Whenever the word "type" turns up in a line of the data below, copy that line.

--- Items from a dataset ---
※ ※ ※
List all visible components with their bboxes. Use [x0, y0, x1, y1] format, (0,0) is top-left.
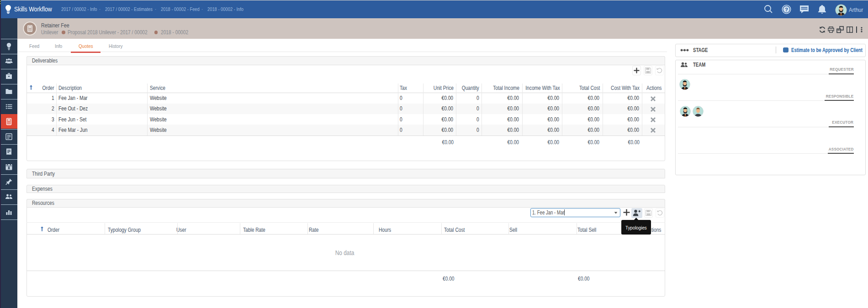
svg-text:?: ?: [785, 7, 788, 12]
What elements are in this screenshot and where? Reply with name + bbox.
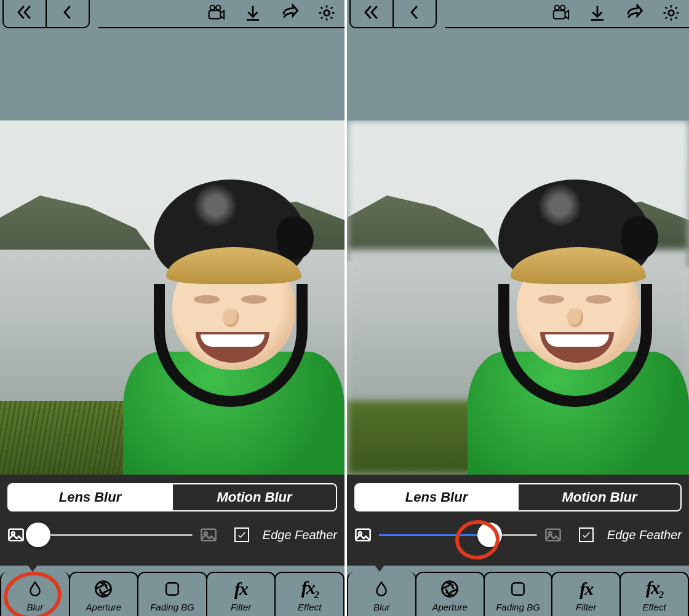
- lens-blur-option[interactable]: Lens Blur: [356, 484, 517, 510]
- photo-subject: [443, 155, 689, 475]
- fx-icon: fx: [579, 578, 592, 599]
- image-small-icon: [7, 526, 25, 543]
- svg-point-0: [210, 6, 215, 10]
- slider-track: [32, 534, 193, 536]
- edge-feather-checkbox[interactable]: [234, 527, 249, 542]
- svg-rect-9: [166, 583, 178, 595]
- tab-aperture[interactable]: Aperture: [415, 572, 485, 616]
- svg-point-13: [669, 10, 674, 16]
- download-icon: [588, 4, 607, 25]
- aperture-icon: [94, 578, 113, 599]
- tab-blur[interactable]: Blur: [0, 572, 70, 616]
- tab-blur[interactable]: Blur: [347, 572, 416, 616]
- controls-strip: Lens Blur Motion Blur Edge Feather: [347, 475, 689, 566]
- slider-thumb[interactable]: [477, 523, 502, 547]
- image-blur-icon: [544, 526, 562, 543]
- tab-label: Aperture: [432, 602, 468, 612]
- tab-aperture[interactable]: Aperture: [69, 572, 139, 616]
- tab-label: Filter: [231, 602, 251, 612]
- tab-label: Effect: [298, 602, 321, 612]
- share-arrow-icon: [281, 4, 299, 25]
- chevron-left-icon: [405, 3, 424, 24]
- drop-icon: [27, 578, 43, 599]
- tab-label: Effect: [642, 602, 666, 612]
- svg-rect-12: [554, 10, 565, 18]
- tab-filter[interactable]: fx Filter: [206, 572, 276, 616]
- video-camera-icon: [207, 4, 225, 25]
- tab-label: Filter: [576, 602, 596, 612]
- header-spacer: [0, 28, 344, 120]
- tab-fading-bg[interactable]: Fading BG: [137, 572, 207, 616]
- tab-label: Blur: [373, 602, 390, 612]
- tab-label: Aperture: [86, 602, 122, 612]
- photo-canvas[interactable]: [0, 120, 344, 475]
- share-button[interactable]: [621, 1, 647, 27]
- tab-label: Fading BG: [496, 602, 540, 612]
- edge-feather-label: Edge Feather: [263, 528, 337, 542]
- bottom-tab-bar: Blur Aperture Fading BG fx Filter fx2 Ef…: [0, 566, 344, 616]
- aperture-icon: [440, 578, 459, 599]
- video-camera-icon: [551, 4, 570, 25]
- video-button[interactable]: [203, 1, 229, 27]
- motion-blur-option[interactable]: Motion Blur: [517, 484, 680, 510]
- double-chevron-left-icon: [15, 3, 34, 24]
- image-small-icon: [354, 526, 372, 543]
- download-icon: [244, 4, 262, 25]
- motion-blur-option[interactable]: Motion Blur: [172, 484, 336, 510]
- fx2-icon: fx2: [301, 577, 318, 601]
- settings-button[interactable]: [314, 1, 340, 27]
- share-button[interactable]: [277, 1, 303, 27]
- bottom-tab-bar: Blur Aperture Fading BG fx Filter fx2 Ef…: [347, 566, 689, 616]
- fx-icon: fx: [234, 578, 247, 599]
- active-tab-pointer: [27, 564, 38, 572]
- tab-label: Fading BG: [150, 602, 194, 612]
- svg-rect-2: [209, 10, 221, 18]
- video-button[interactable]: [548, 1, 573, 27]
- blur-amount-slider[interactable]: [32, 525, 193, 545]
- gear-icon: [662, 4, 680, 25]
- tab-label: Blur: [26, 602, 43, 612]
- back-button[interactable]: [46, 0, 90, 28]
- blur-amount-slider[interactable]: [379, 525, 537, 545]
- tab-effect[interactable]: fx2 Effect: [274, 572, 344, 616]
- svg-point-10: [555, 6, 560, 10]
- square-icon: [510, 578, 526, 599]
- svg-point-1: [216, 6, 221, 10]
- editor-pane-right: Lens Blur Motion Blur Edge Feather: [344, 0, 689, 616]
- top-toolbar: [347, 0, 689, 28]
- tab-fading-bg[interactable]: Fading BG: [484, 572, 553, 616]
- top-toolbar: [0, 0, 344, 28]
- settings-button[interactable]: [658, 1, 684, 27]
- download-button[interactable]: [240, 1, 266, 27]
- chevron-left-icon: [58, 3, 77, 24]
- double-chevron-left-icon: [362, 3, 381, 24]
- edge-feather-label: Edge Feather: [607, 528, 682, 542]
- photo-canvas[interactable]: [347, 120, 689, 475]
- blur-type-segmented: Lens Blur Motion Blur: [354, 483, 682, 511]
- svg-rect-19: [512, 583, 524, 595]
- lens-blur-option[interactable]: Lens Blur: [9, 484, 172, 510]
- back-all-button[interactable]: [349, 0, 394, 28]
- tab-filter[interactable]: fx Filter: [551, 572, 621, 616]
- photo-subject: [98, 155, 344, 475]
- svg-point-11: [560, 6, 565, 10]
- back-all-button[interactable]: [2, 0, 47, 28]
- tab-effect[interactable]: fx2 Effect: [619, 572, 689, 616]
- controls-strip: Lens Blur Motion Blur Edge Feather: [0, 475, 344, 566]
- image-blur-icon: [200, 526, 217, 543]
- svg-point-3: [324, 10, 330, 16]
- square-icon: [164, 578, 180, 599]
- slider-fill: [379, 534, 490, 536]
- fx2-icon: fx2: [646, 577, 663, 601]
- download-button[interactable]: [584, 1, 610, 27]
- blur-type-segmented: Lens Blur Motion Blur: [7, 483, 337, 511]
- slider-thumb[interactable]: [26, 523, 50, 547]
- drop-icon: [373, 578, 389, 599]
- editor-pane-left: Lens Blur Motion Blur Edge Feather: [0, 0, 344, 616]
- header-spacer: [347, 28, 689, 120]
- back-button[interactable]: [392, 0, 437, 28]
- edge-feather-checkbox[interactable]: [579, 527, 594, 542]
- share-arrow-icon: [625, 4, 643, 25]
- gear-icon: [317, 4, 336, 25]
- active-tab-pointer: [374, 564, 385, 572]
※ ※ ※
--- Solution to the problem ---
- blur-type-segmented: Lens Blur Motion Blur: [354, 483, 682, 511]
- blur-type-segmented: Lens Blur Motion Blur: [7, 483, 337, 511]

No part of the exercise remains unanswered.